From the compressed sensing theory, x should be sparse,

$$x=\mathsf{\Psi }\alpha ,{‖\alpha ‖}_0=K.$$

(6)

where $K$ is the sparsity of $\alpha$. Considering (1), a new dual hypothesis can be obtained

$$\left\{\begin{array}{l}{H}_0:s=An\\ H_1:s=A(x+n)\end{array}\right.$$

(7)

According to the Neyman–Pearson binary hypothesis test criterion, we can obtain the relationship among compression ratio $M/N$, the false alarm probability $P_f$, SNR and the correct detection probability $P_d$,

$$P_d=Q(Q^{-1}(P_f)-\sqrt{\frac{M}{N}}.\sqrt{\mathrm{SNR}}),$$

(8)

$$Q(x)=\frac{1}{\sqrt{2\pi }}{\displaystyle {\int }_x^{+\infty }{e}^{\frac{-t^2}{2}}}dt$$

(9)

For a single user, the sensing result can be finally obtained through compressed sensing. The support set of spectrums represented by the sequence of spectrum state $d\in {\{0,1\}}^{1\times N}$ can be used to describe the result:

$$d[k]=\left\{\begin{array}{l}1,k\in \mathsf{\Lambda }\\ 0,k\notin \mathsf{\Lambda }\end{array}\right.$$

(10)

where $\mathsf{\Lambda }$ is the support set of spectrums.

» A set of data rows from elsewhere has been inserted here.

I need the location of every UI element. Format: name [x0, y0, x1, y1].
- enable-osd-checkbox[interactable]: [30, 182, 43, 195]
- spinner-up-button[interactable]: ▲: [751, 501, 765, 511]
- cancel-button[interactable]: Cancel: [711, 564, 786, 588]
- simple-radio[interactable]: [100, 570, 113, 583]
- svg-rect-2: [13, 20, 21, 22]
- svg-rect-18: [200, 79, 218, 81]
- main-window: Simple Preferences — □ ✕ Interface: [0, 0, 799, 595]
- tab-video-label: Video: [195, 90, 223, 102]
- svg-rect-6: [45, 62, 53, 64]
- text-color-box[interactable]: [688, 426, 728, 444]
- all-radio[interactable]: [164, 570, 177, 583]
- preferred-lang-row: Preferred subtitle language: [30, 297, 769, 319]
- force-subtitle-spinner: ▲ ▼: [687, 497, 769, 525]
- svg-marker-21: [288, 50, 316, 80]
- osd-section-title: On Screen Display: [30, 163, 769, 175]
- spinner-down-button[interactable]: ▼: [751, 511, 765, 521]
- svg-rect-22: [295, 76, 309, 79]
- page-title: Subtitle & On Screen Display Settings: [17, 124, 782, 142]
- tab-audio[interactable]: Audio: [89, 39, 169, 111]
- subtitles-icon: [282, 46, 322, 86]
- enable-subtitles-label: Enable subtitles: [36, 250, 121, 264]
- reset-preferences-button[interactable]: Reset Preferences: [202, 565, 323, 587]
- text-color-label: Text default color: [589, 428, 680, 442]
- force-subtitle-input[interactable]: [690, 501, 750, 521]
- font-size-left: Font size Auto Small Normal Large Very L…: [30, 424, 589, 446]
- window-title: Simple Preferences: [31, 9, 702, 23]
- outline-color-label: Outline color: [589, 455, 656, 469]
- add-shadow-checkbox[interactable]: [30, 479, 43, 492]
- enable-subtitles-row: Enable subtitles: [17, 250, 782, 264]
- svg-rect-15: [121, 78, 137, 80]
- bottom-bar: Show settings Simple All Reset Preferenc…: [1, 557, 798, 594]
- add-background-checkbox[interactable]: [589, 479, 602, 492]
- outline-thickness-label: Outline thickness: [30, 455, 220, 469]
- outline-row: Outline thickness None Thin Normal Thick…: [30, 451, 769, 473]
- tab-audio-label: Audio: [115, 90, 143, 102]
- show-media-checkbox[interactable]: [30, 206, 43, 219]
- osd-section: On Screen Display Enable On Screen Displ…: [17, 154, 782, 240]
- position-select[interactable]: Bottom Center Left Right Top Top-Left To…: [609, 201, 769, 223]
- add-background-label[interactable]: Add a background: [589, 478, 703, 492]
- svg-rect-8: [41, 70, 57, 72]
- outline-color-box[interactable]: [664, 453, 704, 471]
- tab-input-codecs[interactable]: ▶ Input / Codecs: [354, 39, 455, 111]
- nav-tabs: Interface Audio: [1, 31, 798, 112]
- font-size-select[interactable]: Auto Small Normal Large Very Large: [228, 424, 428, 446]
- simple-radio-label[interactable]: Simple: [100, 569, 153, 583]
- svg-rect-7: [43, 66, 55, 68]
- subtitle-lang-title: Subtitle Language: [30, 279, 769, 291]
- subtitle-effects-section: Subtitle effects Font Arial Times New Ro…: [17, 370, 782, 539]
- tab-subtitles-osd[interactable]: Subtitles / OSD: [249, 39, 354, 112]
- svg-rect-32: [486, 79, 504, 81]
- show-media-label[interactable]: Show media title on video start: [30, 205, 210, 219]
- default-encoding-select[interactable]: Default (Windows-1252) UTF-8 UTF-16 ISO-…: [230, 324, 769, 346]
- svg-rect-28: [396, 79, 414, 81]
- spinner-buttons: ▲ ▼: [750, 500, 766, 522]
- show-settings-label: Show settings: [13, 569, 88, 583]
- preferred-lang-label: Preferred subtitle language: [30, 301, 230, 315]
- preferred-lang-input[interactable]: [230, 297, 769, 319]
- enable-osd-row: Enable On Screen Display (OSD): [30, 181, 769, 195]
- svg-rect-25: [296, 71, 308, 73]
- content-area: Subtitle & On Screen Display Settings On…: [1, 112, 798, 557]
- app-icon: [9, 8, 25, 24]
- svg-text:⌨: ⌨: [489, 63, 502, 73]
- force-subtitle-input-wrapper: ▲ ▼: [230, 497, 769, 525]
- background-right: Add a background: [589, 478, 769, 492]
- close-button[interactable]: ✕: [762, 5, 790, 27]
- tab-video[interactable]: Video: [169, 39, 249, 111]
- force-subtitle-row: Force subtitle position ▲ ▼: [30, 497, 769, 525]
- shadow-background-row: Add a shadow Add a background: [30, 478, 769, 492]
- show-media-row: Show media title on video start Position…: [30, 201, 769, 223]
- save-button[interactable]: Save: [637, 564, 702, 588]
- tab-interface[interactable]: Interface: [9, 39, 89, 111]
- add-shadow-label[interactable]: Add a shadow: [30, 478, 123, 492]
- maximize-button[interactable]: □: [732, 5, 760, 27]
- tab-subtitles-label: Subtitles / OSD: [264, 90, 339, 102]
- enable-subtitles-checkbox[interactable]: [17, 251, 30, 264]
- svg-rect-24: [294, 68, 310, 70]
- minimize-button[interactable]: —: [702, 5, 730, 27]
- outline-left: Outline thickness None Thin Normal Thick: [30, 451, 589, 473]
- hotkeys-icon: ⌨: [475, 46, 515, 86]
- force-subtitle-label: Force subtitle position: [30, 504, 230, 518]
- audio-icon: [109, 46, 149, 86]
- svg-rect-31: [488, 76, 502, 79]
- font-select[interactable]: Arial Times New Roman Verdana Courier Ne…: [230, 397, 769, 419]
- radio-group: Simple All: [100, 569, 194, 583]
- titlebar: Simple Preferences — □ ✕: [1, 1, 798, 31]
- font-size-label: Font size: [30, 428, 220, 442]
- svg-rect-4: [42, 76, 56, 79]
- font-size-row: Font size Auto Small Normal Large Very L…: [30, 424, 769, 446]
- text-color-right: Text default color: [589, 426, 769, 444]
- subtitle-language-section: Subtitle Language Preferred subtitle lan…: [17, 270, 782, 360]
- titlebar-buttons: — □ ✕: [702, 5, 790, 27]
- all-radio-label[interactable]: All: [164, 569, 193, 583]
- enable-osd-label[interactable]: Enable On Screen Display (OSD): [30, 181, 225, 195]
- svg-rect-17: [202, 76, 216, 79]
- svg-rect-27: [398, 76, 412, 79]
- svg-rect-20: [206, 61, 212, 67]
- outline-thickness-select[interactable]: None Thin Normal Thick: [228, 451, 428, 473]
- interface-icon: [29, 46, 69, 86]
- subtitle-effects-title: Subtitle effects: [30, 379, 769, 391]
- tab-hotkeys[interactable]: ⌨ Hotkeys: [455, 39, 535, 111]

For the sequence of judgment results $d^{1\times K}$, $d[k]=1$ means the user determines the sub-band has been occupied after detection, while $d[k]=0$ means the judgment on this sub-band is currently idle.

Secondly, there are three common SSDF attacks in CSS: false alarm attack, missed detection attack and probabilistic attack. The false alarm attack means that malicious nodes send 1 with 100% probability, and the missed detection attack means that malicious nodes send 0 with 100% probability. Both false alarm attack and missed detection attack can be regarded as special cases of probabilistic attack. Therefore, this paper mainly considers how to improve the accuracy of the judgment results in the CSS system with probabilistic attacks.

The scenario is described as follows: in the CR environment, each malicious user sends wrong data to the fusion center in the form of a probabilistic attack to affect the final judgment result. That is, after the malicious user detects the correct sensing result, for some purpose, the spectrum sensing result displayed as an occupied state will be tampered with the idle state with the probability of $P_{10}$ locally, while the spectrum sensing result displayed as the idle state will be tampered with the occupied state with the probability of $P_{01}$, locally. Malicious users upload the falsified results to the fusion center for judgment. In this case, the false alarm probability and the missed detection probability from the entire CSS system will increase simultaneously. From the data fusion center, the correct detection probability and the false alarm probability for a single malicious user can be obtained:

$$P_d^{\mathrm{m}}=\left(1-P_{10}\right)P_d+P_{01}\left(1-P_d\right)$$

(11)

$$P_f^{\mathrm{m}}=\left(1-P_{10}\right)P_f+P_{01}\left(1-P_f\right)$$

(12)

where $P_f^{\mathrm{m}}$ is the false alarm probability of a malicious user and $P_d^{\mathrm{m}}$ is the correct detection probability of a malicious user.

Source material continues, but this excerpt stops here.